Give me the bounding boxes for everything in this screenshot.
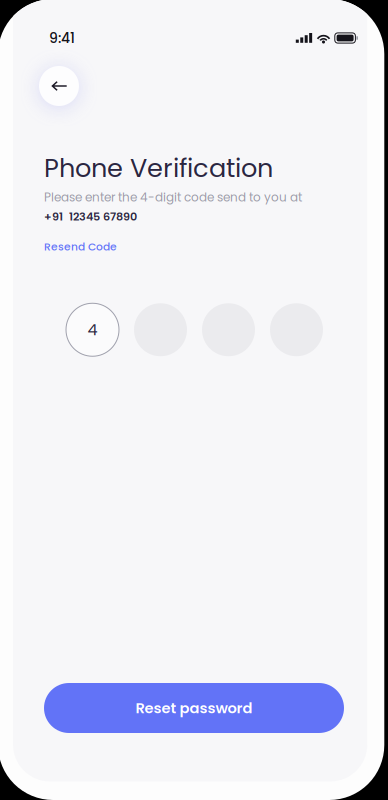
staticText: Phone Verification	[44, 150, 273, 186]
staticText: +91 12345 67890	[44, 209, 137, 224]
button[interactable]: Reset password	[44, 683, 344, 733]
staticText: 4	[88, 319, 98, 341]
staticText: Resend Code	[44, 239, 117, 254]
staticText: Please enter the 4-digit code send to yo…	[44, 189, 302, 206]
button[interactable]: Back	[39, 66, 79, 106]
button[interactable]: Resend Code	[44, 239, 117, 254]
staticText: 9:41	[49, 28, 75, 48]
staticText: Reset password	[136, 698, 252, 718]
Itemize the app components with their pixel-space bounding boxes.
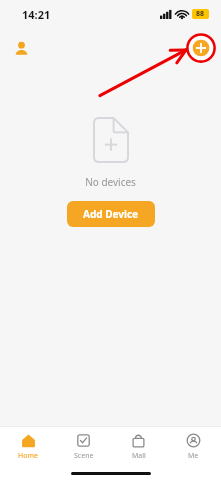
staticText: 14:21 [22, 7, 51, 22]
button[interactable]: Scene [56, 427, 111, 467]
staticText: Home [18, 451, 38, 461]
button[interactable]: Mall [111, 427, 166, 467]
button[interactable]: Add [184, 31, 218, 65]
button[interactable]: Add Device [67, 201, 155, 227]
button[interactable]: Me [166, 427, 221, 467]
staticText: Add Device [83, 207, 139, 221]
staticText: Me [188, 451, 199, 461]
button[interactable]: Profile [9, 36, 33, 60]
button[interactable]: Home [0, 427, 56, 467]
staticText: 88 [196, 9, 205, 19]
staticText: Mall [132, 451, 146, 461]
staticText: No devices [85, 175, 136, 189]
staticText: Scene [74, 451, 94, 461]
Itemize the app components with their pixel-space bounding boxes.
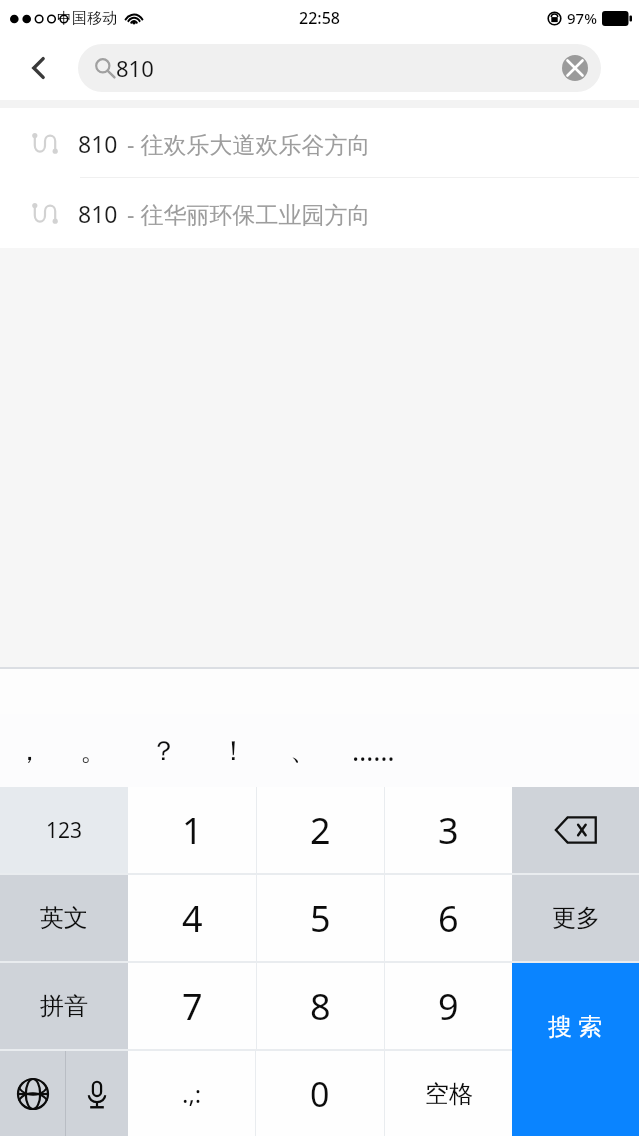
button[interactable]: .,: (128, 1051, 255, 1136)
staticText: …… (352, 732, 395, 769)
button[interactable]: Back (0, 36, 78, 100)
button[interactable]: 810 (0, 108, 639, 178)
button[interactable]: 搜 索 (512, 963, 639, 1136)
button[interactable]: Clear (562, 55, 588, 81)
staticText: 97% (567, 8, 597, 28)
staticText: 英文 (40, 903, 88, 933)
staticText: 0 (310, 1071, 330, 1117)
button[interactable]: Delete (512, 787, 639, 873)
staticText: 更多 (552, 903, 600, 933)
button[interactable]: 0 (256, 1051, 384, 1136)
button[interactable]: 、 (268, 714, 338, 787)
button[interactable]: 7 (128, 963, 256, 1049)
staticText: 1 (182, 806, 203, 855)
staticText: 22:58 (299, 7, 340, 29)
button[interactable]: 1 (128, 787, 256, 873)
staticText: 8 (310, 982, 331, 1031)
button[interactable]: ？ (128, 714, 198, 787)
staticText: 9 (438, 982, 459, 1031)
button[interactable]: 8 (257, 963, 384, 1049)
staticText: 、 (290, 734, 317, 768)
button[interactable]: Voice input (66, 1051, 128, 1136)
staticText: 4 (182, 894, 203, 943)
button[interactable]: …… (338, 714, 408, 787)
button[interactable]: 6 (385, 875, 512, 961)
button[interactable]: 2 (257, 787, 384, 873)
staticText: 3 (438, 806, 459, 855)
staticText: - 往欢乐大道欢乐谷方向 (127, 128, 371, 159)
button[interactable]: 810 (78, 44, 601, 92)
staticText: 空格 (425, 1079, 473, 1109)
staticText: 2 (310, 806, 331, 855)
staticText: ？ (150, 734, 177, 768)
staticText: 搜 索 (548, 1009, 603, 1042)
staticText: 中国移动 (57, 9, 117, 28)
staticText: ！ (220, 734, 247, 768)
button[interactable]: 810 (0, 178, 639, 248)
button[interactable]: 123 (0, 787, 128, 873)
button[interactable]: 更多 (512, 875, 639, 961)
staticText: 123 (46, 816, 83, 845)
button[interactable]: 9 (385, 963, 512, 1049)
button[interactable]: Switch language (0, 1051, 65, 1136)
staticText: 810 (78, 198, 118, 229)
staticText: 拼音 (40, 991, 88, 1021)
staticText: ， (16, 734, 43, 768)
button[interactable]: 5 (257, 875, 384, 961)
staticText: 5 (310, 894, 331, 943)
button[interactable]: ， (0, 714, 58, 787)
button[interactable]: 3 (385, 787, 512, 873)
button[interactable]: 。 (58, 714, 128, 787)
staticText: 6 (438, 894, 459, 943)
staticText: - 往华丽环保工业园方向 (127, 198, 371, 229)
button[interactable]: ！ (198, 714, 268, 787)
button[interactable]: 空格 (385, 1051, 512, 1136)
button[interactable]: 英文 (0, 875, 128, 961)
staticText: .,: (182, 1077, 202, 1110)
staticText: 810 (78, 128, 118, 159)
staticText: 7 (182, 982, 203, 1031)
button[interactable]: 4 (128, 875, 256, 961)
button[interactable]: 拼音 (0, 963, 128, 1049)
staticText: 。 (80, 734, 107, 768)
staticText: 810 (116, 53, 154, 83)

□ □ □

→ **YOUR INSTRUCTIONS**:
Lines containing the string "Back": report how many there are in the material above, and nothing more.

→ **SOLUTION TO THIS PROBLEM**:
2